Input data Start Marker

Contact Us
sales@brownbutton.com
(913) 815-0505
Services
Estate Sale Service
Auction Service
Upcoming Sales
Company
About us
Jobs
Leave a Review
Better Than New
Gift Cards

Input data End Marker

▶ _How to complete this task_
Take the data above and reproduce it exactly.

▶ _Exercise response_
Contact Us
sales@brownbutton.com
(913) 815-0505
Services
Estate Sale Service
Auction Service
Upcoming Sales
Company
About us
Jobs
Leave a Review
Better Than New
Gift Cards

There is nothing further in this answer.